Au grand dam des Lyonnais qui peuplent la rive est du Rhône, la capitale des Gaules semble en travaux depuis des lustres. Il faut suivre un labyrinthe de rues et de passerelles jonchées de barrières pour s’extraire de la gare de Part-Dieu, se rapprocher du fameux « Crayon » et découvrir tout à coup, comme garé au pied de celui-ci, un étonnant vaisseau spatial de béton : bienvenue à l’Auditorium de Lyon.

Le bâtiment qui a fêté ses cinquante ans cette année n’a pas échappé aux travaux de rénovation : depuis 2023, sa grande salle, qui peut accueillir plus de 2000 spectateurs, est dotée de panneaux acoustiques qui facilitent l’écoute des musiciens sur le vaste espace scénique comme celle du public. Le résultat est plus que convaincant : tout au long de l’abondant programme symphonique proposé cette semaine par l’Orchestre national de Lyon, on se délectera de la qualité du rendu sonore, particulièrement du côté des cuivres et des bois placés sur des gradins qui les favorisent par rapport aux cordes en contrebas.
Si l’écrin est très beau, il est à la hauteur du mérite des musiciens : dès l’Ouverture pour orchestre de Grażyna Bacewicz, on est frappé par la virtuosité des cordes, menées par l’archet énergique et fédérateur de Jennifer Gilbert au violon solo ; les bois vont bientôt se mettre également en évidence, par leur écoute, leur souplesse et leur homogénéité, faisant émerger leurs solos de l'ensemble avec naturel, sans effet de manche inutile. C’est d’ailleurs toute la formation qui fait preuve d’une très belle qualité d’écoute : tous les alliages de timbres subtils de la Deuxième Symphonie d’Alexandre Tansman interprétée peu après font l’objet d’un très beau jeu collectif – y compris dans les mariages les plus improbables, quand la trompette avec sourdine se joint au piccolo…
Programmer cette Deuxième de Tansman est une belle idée : certes, l’œuvre s’inscrit parfaitement dans la thématique de la saison lyonnaise qui met à l’honneur la Pologne, mais la partition aurait sa place à l’affiche d’une institution de l’Hexagone indépendamment de cela. Son auteur est venu vivre durablement en France après sa thèse, et il fraternisera avec tous les compositeurs en vue à Paris (Ravel, Milhaud, Honegger, Schmitt…) au point de devenir l’un d’eux.
Donnée en 1927 à Paris peu après sa création à Boston, sa Deuxième Symphonie est dotée d’un superbe diptyque central, le mouvement lent ayant des résonances très ravélo-mozartiennes avant un scherzo tout en dentelle. L’ONL se montre particulièrement inspiré dans ces deux mouvements, plus appliqué dans les deux mouvements extrêmes qui sont intrinsèquement moins réussis – la partition ressemble parfois à un exercice où le compositeur se sent obligé d’utiliser l’effectif pléthorique à sa disposition, au risque de la surcharge. À la baguette, Nikolaj Szeps-Znaider déjoue les pièges de cette œuvre pas facile, attentif à tous et au souffle de l’ensemble, sans en rajouter.
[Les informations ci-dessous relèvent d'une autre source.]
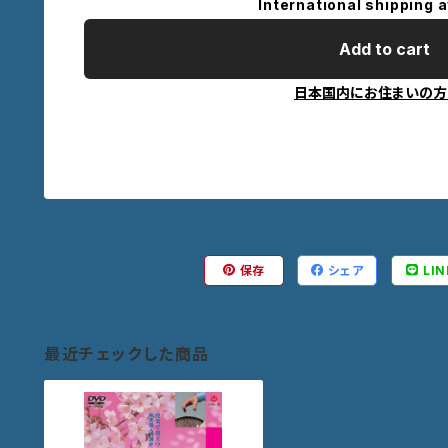
International shipping a
Add to cart
日本国内にお住まいの方
保存
シェア
LIN
最近チェックした商品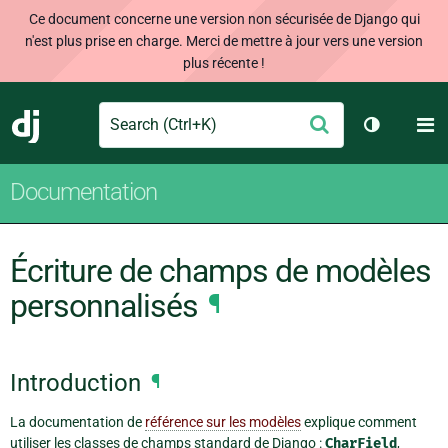
Ce document concerne une version non sécurisée de Django qui
n'est plus prise en charge. Merci de mettre à jour vers une version
plus récente !
Search
M
Envoyer
Django
Changer d
Documentation
Écriture de champs de modèles
personnalisés
¶
Introduction
¶
La documentation de
référence sur les modèles
explique comment
utiliser les classes de champs standard de Django :
CharField
,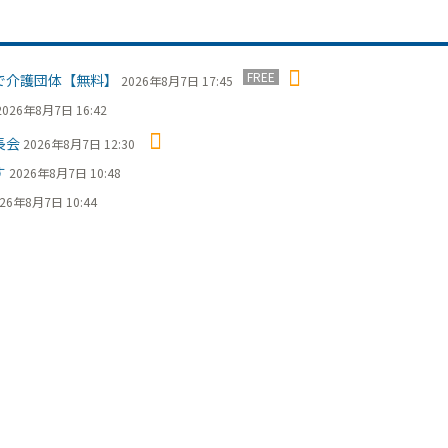
FREE
で介護団体【無料】
2026年8月7日 17:45
2026年8月7日 16:42
長会
2026年8月7日 12:30
す
2026年8月7日 10:48
26年8月7日 10:44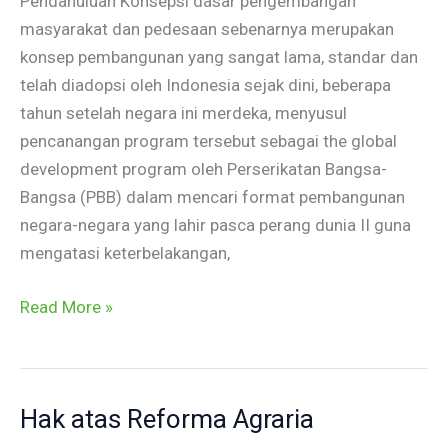
Pendahuluan Konsepsi dasar pengembangan
masyarakat dan pedesaan sebenarnya merupakan
konsep pembangunan yang sangat lama, standar dan
telah diadopsi oleh Indonesia sejak dini, beberapa
tahun setelah negara ini merdeka, menyusul
pencanangan program tersebut sebagai the global
development program oleh Perserikatan Bangsa-
Bangsa (PBB) dalam mencari format pembangunan
negara-negara yang lahir pasca perang dunia II guna
mengatasi keterbelakangan,
Read More »
Hak atas Reforma Agraria
Hak
atas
On aurait aimé qu’il en rajoute en seconde partie, un Harold en Italie qui restera dans les mémoires avant tout pour la prestation de son soliste, l’éternel Antoine Tamestit. L’altiste l’avait écrit dans nos colonnes il y a six ans : Harold est un rôle qu’il s’est approprié en y ajoutant une véritable mise en scène, à l’image du parcours tissé par Berlioz dans cette œuvre. La grande scène de l’Auditorium de Lyon est parfaite pour permettre au soliste d’entrer discrètement en observant le paysage de l’orchestre en action, de venir commenter la procession des pèlerins du deuxième mouvement au fond des seconds violons, de sursauter aux assauts des brigands au début du finale…
Tamestit incarne de manière troublante un Harold-Berlioz plus vrai que nature, sa sonorité de rêve transmettant tout un monde de poésie et d’images au moindre coup d’archet. À ses côtés, l’orchestre et son directeur musical sont efficaces mais manquent de panache et de théâtralité, s’enlisant régulièrement dans des tempos trop pesants pour transmettre la fièvre berliozienne. Les pèlerins chantant leur prière, le montagnard entonnant sa sérénade et les brigands féroces ont paru quelque peu fatigués… Mais il est vrai qu’après l’intense première partie de concert polonaise, les musiciens commençaient à avoir des kilomètres au compteur ; on leur pardonnera sans peine. L’inépuisable Tamestit fera aussitôt oublier ces réserves en bis, dédiant un superbe « Prélude » de la Première Suite de Bach aux jeunes altistes rencontrés le matin même. Grande classe.
Le déplacement de Tristan a été pris en charge par l'Auditorium-Orchestre national de Lyon.